Break It

When teaching IT, I have seen many, many students hesitate way too much. The have reluctance to click, tap, press Enter, and so on. They will ask 2 or 3 times if they are doing the right thing before they try and do it. It is such a counter-productive way to learn tech.

You have to tap, click, drag, etc. and make mistakes and correct them. Once you figure out why something disappeared and how to bring it back, you’ll never make that move again. Unless you want to. Making very sure that you are clicking the right thing before clicking is not as memorable as just clicking and either 1) fixing the mistake 2) congratulating yourself on figuring it out.

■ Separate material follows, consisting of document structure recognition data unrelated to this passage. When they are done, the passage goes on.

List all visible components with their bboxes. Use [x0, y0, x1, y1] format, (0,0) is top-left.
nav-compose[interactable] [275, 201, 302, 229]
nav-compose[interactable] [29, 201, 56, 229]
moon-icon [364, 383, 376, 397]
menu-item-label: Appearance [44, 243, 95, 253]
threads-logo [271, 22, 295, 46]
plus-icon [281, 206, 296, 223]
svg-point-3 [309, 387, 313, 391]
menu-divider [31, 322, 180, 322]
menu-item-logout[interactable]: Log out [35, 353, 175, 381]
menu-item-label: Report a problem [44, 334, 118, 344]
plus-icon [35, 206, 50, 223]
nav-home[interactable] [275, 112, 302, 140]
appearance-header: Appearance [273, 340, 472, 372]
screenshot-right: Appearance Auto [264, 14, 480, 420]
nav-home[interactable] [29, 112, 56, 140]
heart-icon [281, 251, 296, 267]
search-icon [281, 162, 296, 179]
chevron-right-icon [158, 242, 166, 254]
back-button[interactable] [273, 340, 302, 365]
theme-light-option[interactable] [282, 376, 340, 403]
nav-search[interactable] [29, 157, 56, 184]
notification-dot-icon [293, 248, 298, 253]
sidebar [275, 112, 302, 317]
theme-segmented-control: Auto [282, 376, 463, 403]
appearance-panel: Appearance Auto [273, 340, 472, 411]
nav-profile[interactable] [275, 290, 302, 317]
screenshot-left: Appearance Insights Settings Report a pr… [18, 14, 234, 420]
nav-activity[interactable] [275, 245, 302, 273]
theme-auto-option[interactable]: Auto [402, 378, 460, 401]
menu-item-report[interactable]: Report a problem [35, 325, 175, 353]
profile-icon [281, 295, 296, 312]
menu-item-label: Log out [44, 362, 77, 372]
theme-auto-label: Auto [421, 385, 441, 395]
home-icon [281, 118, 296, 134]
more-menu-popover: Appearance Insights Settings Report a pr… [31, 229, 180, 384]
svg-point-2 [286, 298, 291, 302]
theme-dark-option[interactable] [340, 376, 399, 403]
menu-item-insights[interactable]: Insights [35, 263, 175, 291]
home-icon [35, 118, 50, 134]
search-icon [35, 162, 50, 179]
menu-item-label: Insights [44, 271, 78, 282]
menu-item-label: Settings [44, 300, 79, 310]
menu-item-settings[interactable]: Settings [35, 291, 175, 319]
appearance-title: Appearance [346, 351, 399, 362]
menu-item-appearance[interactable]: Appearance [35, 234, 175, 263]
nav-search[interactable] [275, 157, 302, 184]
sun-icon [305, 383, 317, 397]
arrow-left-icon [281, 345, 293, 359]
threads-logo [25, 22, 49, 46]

But it is often difficult to get students to take action and see if it will work. They want to know. Sometimes that’s OK, but it’s not feasible all of the time. In a class of 6 or 12 or 20 students, if each student waiting until the instructor looked over their shoulder and gave the OK, that class would go really slowly. Plus, like I stated earlier, taking an action and dealing with the consequence sticks in the memory more than explicit instructions.

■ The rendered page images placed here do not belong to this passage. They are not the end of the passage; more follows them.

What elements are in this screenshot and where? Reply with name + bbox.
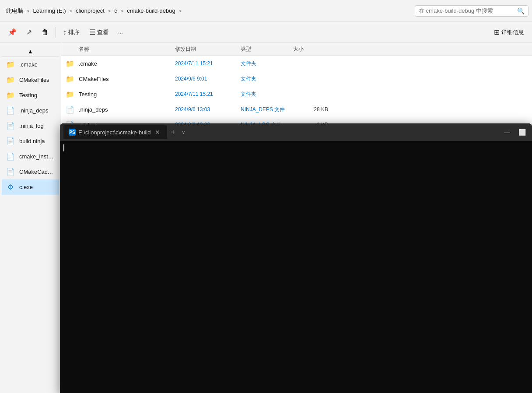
list-item[interactable]: ⚙ c.exe bbox=[2, 179, 59, 195]
sort-icon: ↕ bbox=[63, 28, 66, 36]
file-icon: 📄 bbox=[5, 120, 16, 131]
file-name: .ninja_deps bbox=[19, 107, 56, 114]
terminal-tab-icon: PS bbox=[69, 129, 76, 136]
file-type: 文件夹 bbox=[241, 60, 293, 67]
exe-icon: ⚙ bbox=[5, 182, 16, 192]
arrow-3: > bbox=[108, 8, 111, 14]
terminal-dropdown-button[interactable]: ∨ bbox=[179, 128, 188, 136]
terminal-restore-button[interactable]: ⬜ bbox=[515, 127, 528, 137]
terminal-window: PS E:\clionproject\c\cmake-build ✕ + ∨ —… bbox=[60, 123, 532, 393]
share-icon: ↗ bbox=[26, 28, 32, 36]
table-row[interactable]: 📁 Testing 2024/7/11 15:21 文件夹 bbox=[61, 87, 532, 102]
search-input[interactable] bbox=[419, 7, 514, 14]
file-size: 28 KB bbox=[293, 106, 328, 112]
column-headers: 名称 修改日期 类型 大小 bbox=[61, 43, 532, 56]
view-icon: ☰ bbox=[89, 28, 95, 36]
file-name: CMakeFiles bbox=[79, 76, 175, 82]
sort-button[interactable]: ↕ 排序 bbox=[59, 26, 84, 39]
file-date: 2024/9/6 9:01 bbox=[175, 76, 241, 82]
folder-icon: 📁 bbox=[65, 74, 75, 84]
file-name: .cmake bbox=[79, 60, 175, 67]
file-date: 2024/7/11 15:21 bbox=[175, 60, 241, 67]
list-item[interactable]: 📄 .ninja_log bbox=[2, 118, 59, 133]
pin-icon: 📌 bbox=[8, 28, 17, 36]
terminal-tab[interactable]: PS E:\clionproject\c\cmake-build ✕ bbox=[63, 125, 167, 139]
file-name: cmake_install... bbox=[19, 153, 56, 160]
terminal-cursor bbox=[63, 144, 64, 151]
file-name: .ninja_log bbox=[19, 123, 56, 129]
terminal-minimize-button[interactable]: — bbox=[500, 127, 514, 137]
arrow-1: > bbox=[27, 8, 29, 14]
list-item[interactable]: 📄 cmake_install... bbox=[2, 149, 59, 164]
left-nav-panel: ▲ 📁 .cmake 📁 CMakeFiles 📁 Testing 📄 .nin… bbox=[0, 43, 61, 393]
details-icon: ⊞ bbox=[494, 28, 500, 36]
breadcrumb-c[interactable]: c bbox=[112, 6, 120, 16]
column-date[interactable]: 修改日期 bbox=[175, 46, 241, 53]
address-bar: 此电脑 > Learning (E:) > clionproject > c >… bbox=[0, 0, 532, 22]
folder-icon: 📁 bbox=[65, 58, 75, 69]
list-item[interactable]: 📁 .cmake bbox=[2, 57, 59, 72]
terminal-tab-title: E:\clionproject\c\cmake-build bbox=[78, 129, 150, 136]
list-item[interactable]: 📁 CMakeFiles bbox=[2, 72, 59, 88]
folder-icon: 📁 bbox=[5, 59, 16, 70]
list-item[interactable]: 📄 .ninja_deps bbox=[2, 103, 59, 118]
pin-button[interactable]: 📌 bbox=[4, 25, 21, 39]
file-name: .ninja_deps bbox=[79, 106, 175, 113]
breadcrumb-learning[interactable]: Learning (E:) bbox=[30, 6, 68, 16]
file-icon: 📄 bbox=[65, 104, 75, 115]
column-size[interactable]: 大小 bbox=[293, 46, 328, 53]
table-row[interactable]: 📁 CMakeFiles 2024/9/6 9:01 文件夹 bbox=[61, 71, 532, 87]
search-box[interactable]: 🔍 bbox=[415, 5, 528, 17]
trash-icon: 🗑 bbox=[42, 28, 49, 36]
terminal-body[interactable] bbox=[60, 141, 532, 393]
toolbar: 📌 ↗ 🗑 ↕ 排序 ☰ 查看 ... ⊞ 详细信息 bbox=[0, 22, 532, 43]
details-button[interactable]: ⊞ 详细信息 bbox=[490, 25, 528, 39]
table-row[interactable]: 📄 .ninja_deps 2024/9/6 13:03 NINJA_DEPS … bbox=[61, 102, 532, 117]
breadcrumb-cmake-build-debug[interactable]: cmake-build-debug bbox=[124, 6, 178, 16]
file-type: NINJA_DEPS 文件 bbox=[241, 106, 293, 113]
arrow-2: > bbox=[70, 8, 72, 14]
folder-icon: 📁 bbox=[5, 90, 16, 100]
folder-icon: 📁 bbox=[65, 89, 75, 99]
column-type[interactable]: 类型 bbox=[241, 46, 293, 53]
delete-button[interactable]: 🗑 bbox=[37, 26, 53, 39]
arrow-5: > bbox=[179, 8, 182, 14]
list-item[interactable]: 📄 CMakeCache... bbox=[2, 164, 59, 179]
separator-1 bbox=[56, 27, 56, 38]
file-name: CMakeCache... bbox=[19, 168, 56, 175]
file-name: .cmake bbox=[19, 61, 56, 68]
file-type: 文件夹 bbox=[241, 75, 293, 83]
file-name: Testing bbox=[19, 92, 56, 98]
file-type: 文件夹 bbox=[241, 91, 293, 98]
list-item[interactable]: 📄 build.ninja bbox=[2, 133, 59, 149]
more-button[interactable]: ... bbox=[114, 26, 127, 38]
file-icon: 📄 bbox=[5, 105, 16, 116]
view-button[interactable]: ☰ 查看 bbox=[85, 25, 113, 39]
file-name: c.exe bbox=[19, 184, 56, 190]
search-icon[interactable]: 🔍 bbox=[517, 7, 525, 14]
file-icon: 📄 bbox=[5, 151, 16, 161]
file-name: Testing bbox=[79, 91, 175, 98]
folder-icon: 📁 bbox=[5, 74, 16, 85]
scroll-up-indicator[interactable]: ▲ bbox=[2, 46, 59, 57]
share-button[interactable]: ↗ bbox=[22, 25, 36, 39]
toolbar-right: ⊞ 详细信息 bbox=[490, 25, 528, 39]
breadcrumb-clionproject[interactable]: clionproject bbox=[73, 6, 107, 16]
terminal-close-tab-button[interactable]: ✕ bbox=[153, 128, 162, 137]
table-row[interactable]: 📁 .cmake 2024/7/11 15:21 文件夹 bbox=[61, 56, 532, 71]
file-icon: 📄 bbox=[5, 166, 16, 177]
arrow-4: > bbox=[121, 8, 123, 14]
terminal-add-tab-button[interactable]: + bbox=[167, 127, 179, 138]
breadcrumb-this-pc[interactable]: 此电脑 bbox=[4, 5, 26, 17]
file-icon: 📄 bbox=[5, 136, 16, 146]
list-item[interactable]: 📁 Testing bbox=[2, 88, 59, 103]
file-name: CMakeFiles bbox=[19, 77, 56, 83]
column-name[interactable]: 名称 bbox=[79, 46, 175, 53]
file-name: build.ninja bbox=[19, 138, 56, 144]
file-date: 2024/9/6 13:03 bbox=[175, 106, 241, 112]
terminal-window-controls: — ⬜ bbox=[500, 127, 528, 137]
file-date: 2024/7/11 15:21 bbox=[175, 91, 241, 97]
terminal-titlebar: PS E:\clionproject\c\cmake-build ✕ + ∨ —… bbox=[60, 123, 532, 141]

One of the ways I deal with reticent students is to keep reiterating that they can’t break the machine. At least not more than  I can fix it. They are all standard installs after all with little data. Worst case is a reinstall. I would even advocate this philosophy for their home computer, with the caveat of backing up first. But how are you going to learn? Some of my most painful lessons were of 1) typing a very long paper only to have the computer crashed before I saved 2) building PCs from scratch, everything in the right spot and not understanding what exactly was not working 3) ruining an expensive CPU chip with static electricity.

This was basically me after sending a shut down message to–not 20 people–but to a few thousand in 3 cities.

My most public painful lesson was as a new network administrator. I sent a message my local area network, about 20 users, that I was going to bring the server down for a half hour for updates. I didn’t clear it with my supervisor, I knew what had to be done. I thought I was cool, instead of just sending an email, I sent a message through NetBIOS. If done correctly, a little message pops up on your screen, and you can hit OK to get rid of it. Well I did send the message correctly, too correctly.

I worked for a Fortune 500 company at the time with large office in 3 cities. And my message went out to thousands of company users in 3 cities. Apparently I freaked quite a few people who needed their server and when the admins on of the other cities tracked down the message to my network, my boss let me know the extent my message had reached.

I lived through an instructive lesson, co-worker laughs, and extreme, however temporary, mortification. And I learned.

You don’t want the painful lessons. But you need them.